The "countable" rule is a rule of thumb.  It is simply a good way to remember it but it has flaws.  It's actually too simplified to be a hard and fast rule. 

The rule as I was taught (and I'm not looking it up and simply stating it from memory) is that if something is a descrete unit and is not divisible then one uses More/Fewer and if it is something that is divisible into parts that are not discrete then it is More/Less. 

You can have more/less water -but more/fewer buckets of water.

You can have more/less mustard -but more/fewer bottles of mustard. 

Saying something is "countable" is a rule of thumb because just about anything can be counted.  You can count buckets of water, or ounces of water within it.   But if you are talking about water in general (or hair as old Bill the writer hath mentioned) then it is more/less

If I ever changed my name I would change it to Lester.   So when I was in a hurry I could get into the checkout lane with the sign that said, "10 items or Les."

Yes, but (we're waaaay into non-bike territory here), that explanation has nothing to do with what you said, which was about mass nouns being used in countable contexts.

In this case, take water.  If you've worked in a restaurant, you've heard that one needs seven waters on table 12.  In this case, we're in a countable context (counting discrete items), and most who insist on the new-style fewer/less distinction would insist that if the waiter brought one water too many, it would be one water fewer that was needed, not one water less.

You, however, are stating that this isn't true.  Or, at least, you seem to be, although I'm beginning to suspect you simply don't really understand the rule you think you're following.  

Using the article "a" is a surefire sign of a countable context.  Shakespeare wasn't talking about hair in general, he was talking about "a" hair.  A discrete unit, if you will.  Or are you now suggesting that the indefinite article may be used in non-countable contexts?  That would be a strange.

James BlackHeron said:

The "countable" rule is a rule of thumb.  It is simply a good way to remember it but it has flaws.  It's actually too simplified to be a hard and fast rule. 

The rule as I was taught (and I'm not looking it up and simply stating it from memory) is that if something is a descrete unit and is not divisible then one uses More/Fewer and if it is something that is divisible into parts that are not discrete then it is More/Less. 

You can have more/less water -but more/fewer buckets of water.

You can have more/less mustard -but more/fewer bottles of mustard. 

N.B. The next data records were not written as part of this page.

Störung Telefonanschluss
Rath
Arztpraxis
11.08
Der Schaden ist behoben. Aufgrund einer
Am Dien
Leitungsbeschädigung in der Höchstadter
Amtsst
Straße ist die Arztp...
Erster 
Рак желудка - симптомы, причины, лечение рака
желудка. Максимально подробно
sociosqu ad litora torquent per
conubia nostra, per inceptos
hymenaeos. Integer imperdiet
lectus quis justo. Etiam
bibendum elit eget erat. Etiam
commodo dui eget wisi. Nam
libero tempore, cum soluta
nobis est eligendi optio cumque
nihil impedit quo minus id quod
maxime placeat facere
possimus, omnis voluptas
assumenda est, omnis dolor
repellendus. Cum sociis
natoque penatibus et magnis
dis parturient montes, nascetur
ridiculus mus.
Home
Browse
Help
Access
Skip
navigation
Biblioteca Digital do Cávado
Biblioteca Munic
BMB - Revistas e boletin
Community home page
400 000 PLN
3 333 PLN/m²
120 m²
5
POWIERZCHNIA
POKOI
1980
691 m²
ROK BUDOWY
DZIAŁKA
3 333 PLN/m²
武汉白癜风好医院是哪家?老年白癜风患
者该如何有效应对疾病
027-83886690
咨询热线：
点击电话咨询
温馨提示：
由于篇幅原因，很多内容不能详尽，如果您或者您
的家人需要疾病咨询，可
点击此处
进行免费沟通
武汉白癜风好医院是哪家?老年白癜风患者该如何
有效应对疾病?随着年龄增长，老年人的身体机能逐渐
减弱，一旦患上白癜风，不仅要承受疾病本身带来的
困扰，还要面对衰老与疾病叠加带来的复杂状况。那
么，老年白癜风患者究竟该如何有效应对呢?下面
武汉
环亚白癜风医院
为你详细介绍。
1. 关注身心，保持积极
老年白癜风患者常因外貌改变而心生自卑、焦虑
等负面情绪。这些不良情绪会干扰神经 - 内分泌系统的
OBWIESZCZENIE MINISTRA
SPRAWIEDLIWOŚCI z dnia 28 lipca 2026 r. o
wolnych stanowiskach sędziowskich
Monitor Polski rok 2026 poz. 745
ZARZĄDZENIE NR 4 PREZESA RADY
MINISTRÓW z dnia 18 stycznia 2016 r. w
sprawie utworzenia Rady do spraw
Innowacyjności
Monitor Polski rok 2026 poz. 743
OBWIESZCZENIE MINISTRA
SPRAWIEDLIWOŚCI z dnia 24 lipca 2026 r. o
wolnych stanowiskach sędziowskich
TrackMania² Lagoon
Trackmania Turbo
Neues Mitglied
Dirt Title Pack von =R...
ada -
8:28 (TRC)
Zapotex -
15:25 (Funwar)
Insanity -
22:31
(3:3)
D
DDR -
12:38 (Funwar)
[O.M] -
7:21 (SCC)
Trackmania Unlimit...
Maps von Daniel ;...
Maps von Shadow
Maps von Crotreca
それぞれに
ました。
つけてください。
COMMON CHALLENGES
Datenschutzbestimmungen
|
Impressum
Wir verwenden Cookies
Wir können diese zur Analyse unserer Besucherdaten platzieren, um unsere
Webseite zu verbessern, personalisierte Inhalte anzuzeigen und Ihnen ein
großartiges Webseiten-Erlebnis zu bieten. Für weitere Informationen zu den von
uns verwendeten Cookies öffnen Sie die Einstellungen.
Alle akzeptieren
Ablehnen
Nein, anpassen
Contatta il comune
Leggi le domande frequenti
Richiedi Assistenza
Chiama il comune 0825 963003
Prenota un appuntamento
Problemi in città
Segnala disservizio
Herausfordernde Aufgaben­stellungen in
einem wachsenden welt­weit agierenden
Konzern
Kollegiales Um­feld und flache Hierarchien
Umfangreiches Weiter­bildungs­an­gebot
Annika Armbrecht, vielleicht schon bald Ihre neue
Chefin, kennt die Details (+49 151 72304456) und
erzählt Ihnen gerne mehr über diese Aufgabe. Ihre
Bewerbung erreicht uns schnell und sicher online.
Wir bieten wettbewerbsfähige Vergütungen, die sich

Saying something is "countable" is a rule of thumb because just about anything can be counted.  You can count buckets of water, or ounces of water within it.   But if you are talking about water in general (or hair as old Bill the writer hath mentioned) then it is more/less

If I ever changed my name I would change it to Lester.   So when I was in a hurry I could get into the checkout lane with the sign that said, "10 items or Les."

Glasses of water are More/Fewer.

Water, in this context, signifies a "glass of water."  The manager frowns on watering the customers as they tend to complain unless they are on fire.